The Bragger family has been using agricultural conservation practices in rural Independence, Wisconsin, since the 1960s to preserve soil and water resources. Joe is involved in many aspects of conservation and believes engaging farmers is the key. In his “spare” time, he participates in rule making processes for technical programs and standards development, and believes that teaching and learning are important tools.

Bragger uses no-till (and has been for 15 years), residue management, cover crops, crop rotation, contour strips, buffers, and nutrient management, and has completed the installation of wildlife habitat plots, pollinator habitat, streambank restoration, and bluff prairie restoration. Bragger has modified his planter to reduce soil disturbance and has removed coulters or fertilizer openers on his other machinery.

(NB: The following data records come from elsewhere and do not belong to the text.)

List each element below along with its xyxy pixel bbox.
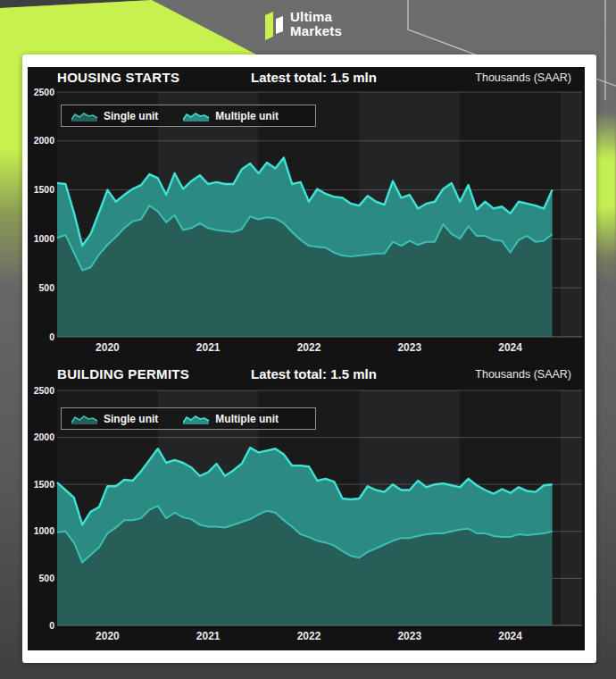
y-axis-tick: 1500 xyxy=(28,184,54,195)
y-axis-tick: 2000 xyxy=(28,135,54,146)
chart-title: BUILDING PERMITS xyxy=(57,366,189,381)
building-permits-legend: Single unitMultiple unit xyxy=(61,407,316,430)
y-axis-tick: 0 xyxy=(28,620,54,631)
legend-swatch-icon xyxy=(183,413,210,424)
housing-starts-legend: Single unitMultiple unit xyxy=(61,105,316,127)
unit-label: Thousands (SAAR) xyxy=(475,368,571,381)
legend-label: Multiple unit xyxy=(215,110,279,122)
y-axis-tick: 1500 xyxy=(28,479,54,490)
brand-icon xyxy=(265,10,284,42)
x-axis-tick: 2023 xyxy=(390,630,429,642)
y-axis-tick: 2500 xyxy=(28,87,54,97)
x-axis-tick: 2021 xyxy=(188,630,228,642)
year-band xyxy=(561,92,582,337)
x-axis-tick: 2020 xyxy=(87,341,127,354)
y-axis-tick: 2000 xyxy=(28,432,54,442)
latest-total-label: Latest total: 1.5 mln xyxy=(251,366,377,381)
legend-item: Single unit xyxy=(71,413,158,425)
brand-name-line1: Ultima xyxy=(290,10,342,24)
chart-panel: HOUSING STARTS Latest total: 1.5 mln Tho… xyxy=(28,67,585,650)
legend-item: Multiple unit xyxy=(183,110,279,122)
plot-area xyxy=(28,67,585,650)
legend-item: Multiple unit xyxy=(183,413,279,425)
legend-item: Single unit xyxy=(71,110,158,122)
x-axis-tick: 2020 xyxy=(87,630,127,642)
chart-title: HOUSING STARTS xyxy=(57,70,179,85)
decor-lime-glow xyxy=(595,111,616,285)
x-axis-tick: 2023 xyxy=(390,341,429,354)
legend-label: Multiple unit xyxy=(215,413,279,425)
x-axis-tick: 2022 xyxy=(289,341,329,354)
x-axis-tick: 2024 xyxy=(491,630,530,642)
y-axis-tick: 500 xyxy=(28,282,54,293)
brand-name-line2: Markets xyxy=(290,24,342,38)
x-axis-tick: 2021 xyxy=(188,341,228,354)
y-axis-tick: 2500 xyxy=(28,385,54,396)
legend-swatch-icon xyxy=(71,110,98,122)
legend-label: Single unit xyxy=(104,413,158,425)
y-axis-tick: 500 xyxy=(28,573,54,583)
decor-lime-left-column xyxy=(0,49,23,286)
x-axis-tick: 2022 xyxy=(289,630,329,642)
brand-logo: Ultima Markets xyxy=(265,10,342,42)
unit-label: Thousands (SAAR) xyxy=(475,71,571,84)
y-axis-tick: 1000 xyxy=(28,525,54,536)
brand-name: Ultima Markets xyxy=(290,10,342,38)
building-permits-header: BUILDING PERMITS Latest total: 1.5 mln T… xyxy=(28,366,585,386)
legend-label: Single unit xyxy=(104,110,158,122)
legend-swatch-icon xyxy=(71,413,98,424)
chart-card: HOUSING STARTS Latest total: 1.5 mln Tho… xyxy=(22,54,596,663)
y-axis-tick: 0 xyxy=(28,331,54,342)
year-band xyxy=(561,390,582,625)
housing-starts-header: HOUSING STARTS Latest total: 1.5 mln Tho… xyxy=(28,70,585,89)
decor-lime-wedge xyxy=(0,0,256,54)
latest-total-label: Latest total: 1.5 mln xyxy=(251,70,377,85)
legend-swatch-icon xyxy=(183,110,210,122)
y-axis-tick: 1000 xyxy=(28,233,54,244)
x-axis-tick: 2024 xyxy=(491,341,530,354)
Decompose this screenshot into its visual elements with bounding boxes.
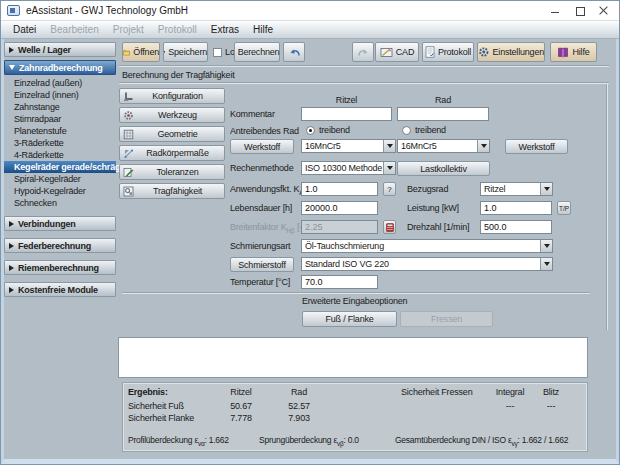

Driving around Wisconsin in March or April, you’d expect to see runoff from bare farm fields. At the Bragger farm, however, everything is green. Incorporating cover crops into the row crops has stabilized steep slopes while improving soil health. With less soil runoff there is less nutrient loss from the fields. Joe uses a fertilizer buggy to seed winter rye as a cover crop into corn silage.

“If we don’t take care of this land, it won’t be able to sustain production and have greater production and yields,” Joe says.

Bragger is a big proponent of cover crops, but incorporating them at the right time can be challenging with Wisconsin’s shorter growing season. Currently, his goal is to establish 10,000 acres of cover crops within his community’s watershed. He plans to accomplish it by starting a producer-led group and Research and practical experimentation on the farm will help the group better understand how to get cover crops established throughout the year with various crops, including grain crop, soybean, corn, alfalfa, and rye.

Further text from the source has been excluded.